Have you ever thought of cooking with wattleseed, mountain pepper or strawberry gum leaves?
Two new Indigenous Food Gardens established at Beaconhills College at Berwick and Pakenham could herald a whole exciting new era of cooking, horticultural consultant Julie Weatherhead hopes.
Ms Weatherhead designed the gardens to help students learn about the amazing properties of Australian native foods and how to use them in Food Technology classes.
She has spent 15 years researching and growing bush food plants and has chosen species particularly suited to the Victorian climate. They include lemon myrtle, native ginger, finger lime, strawberry gum and sea celery, to name a few.
Ms Weatherhead said cooking with bush foods was still a relatively new field and few people really understood how the variety of native plants and fruits could be used in dishes.

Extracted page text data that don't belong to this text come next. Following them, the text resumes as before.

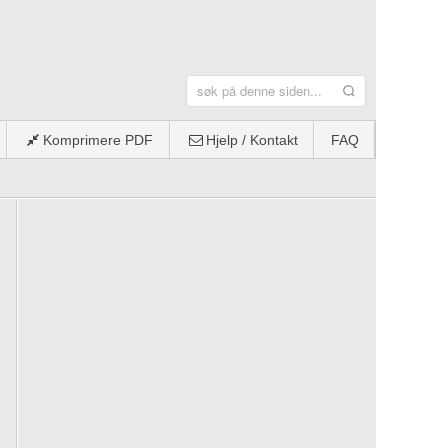
Komprimere PDF
Hjelp / Kontakt
FAQ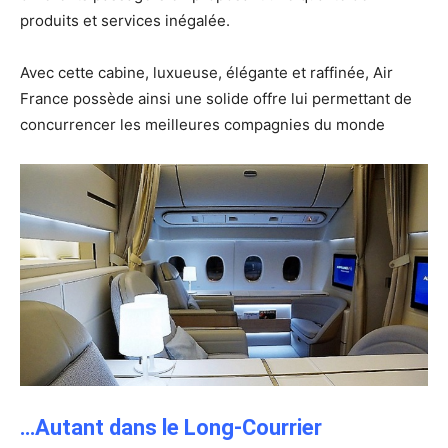
produits et services inégalée.
Avec cette cabine, luxueuse, élégante et raffinée, Air
France possède ainsi une solide offre lui permettant de
concurrencer les meilleures compagnies du monde
…Autant dans le Long-Courrier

“People tend to associate bush foods with witchetty grubs, but there are so many more native foods we can eat,” she said. “We have been so focused on European ingredients that we have overlooked the diverse range of ingredients right on our own doorstep.”

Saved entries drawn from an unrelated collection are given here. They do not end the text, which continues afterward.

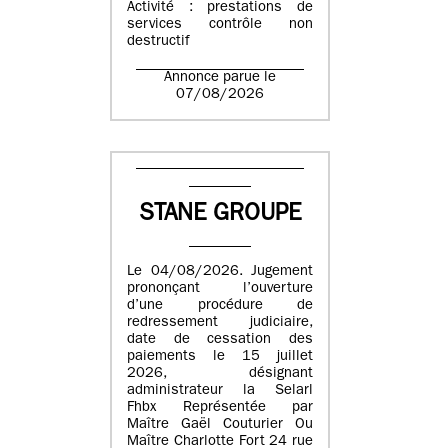
Activité : prestations de
services contrôle non
destructif
Annonce parue le
07/08/2026
STANE GROUPE
Le 04/08/2026. Jugement
prononçant l’ouverture
d’une procédure de
redressement judiciaire,
date de cessation des
paiements le 15 juillet
2026, désignant
administrateur la Selarl
Fhbx Représentée par
Maître Gaël Couturier Ou
Maître Charlotte Fort 24 rue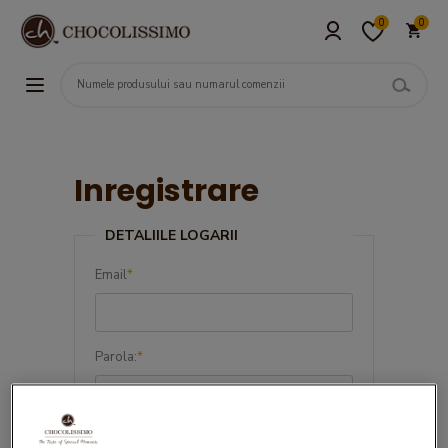
0
0
Inregistrare
DETALIILE LOGARII
Email
*
Parola:
*
Confirma parola:
*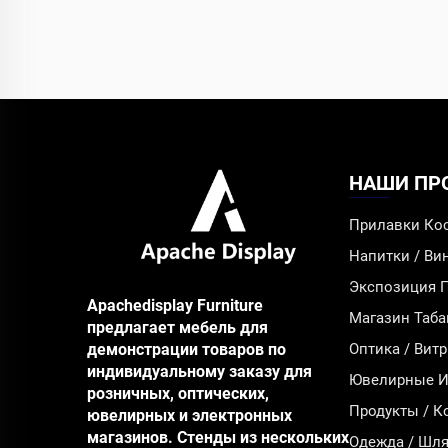
НАШИ ПР
Прилавки Ко
Напитки / В
Экспозиция 
Apachedisplay Furniture
Магазин Таба
предлагает мебель для
демонстрации товаров по
Оптика / Вит
индивидуальному заказу для
Ювелирные Из
розничных, оптических,
Продукты / К
ювелирных и электронных
магазинов. Стенды из нескольких
Одежда / Шля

Ms Weatherhead hopes students will take their new-found knowledge about bush tucker home to create family meals. She says scientists are still discovering some of the plants’ incredible medicinal and nutritional properties.
“For example lemon myrtle, mountain pepper and warrigal greens have a huge amount of vitamins A, E, D, B, iron and calcium,” she said.
She said while blueberries were currently regarded as the antioxidant ‘superfood’, some bush foods had four to six times the amount of antioxidants.
Vegetable gardens reaping rewards
The College vegetable gardens, also designed by Ms Weatherhead, are producing kilos of vegetables and fruit which students and Food Technology teachers are putting to good use.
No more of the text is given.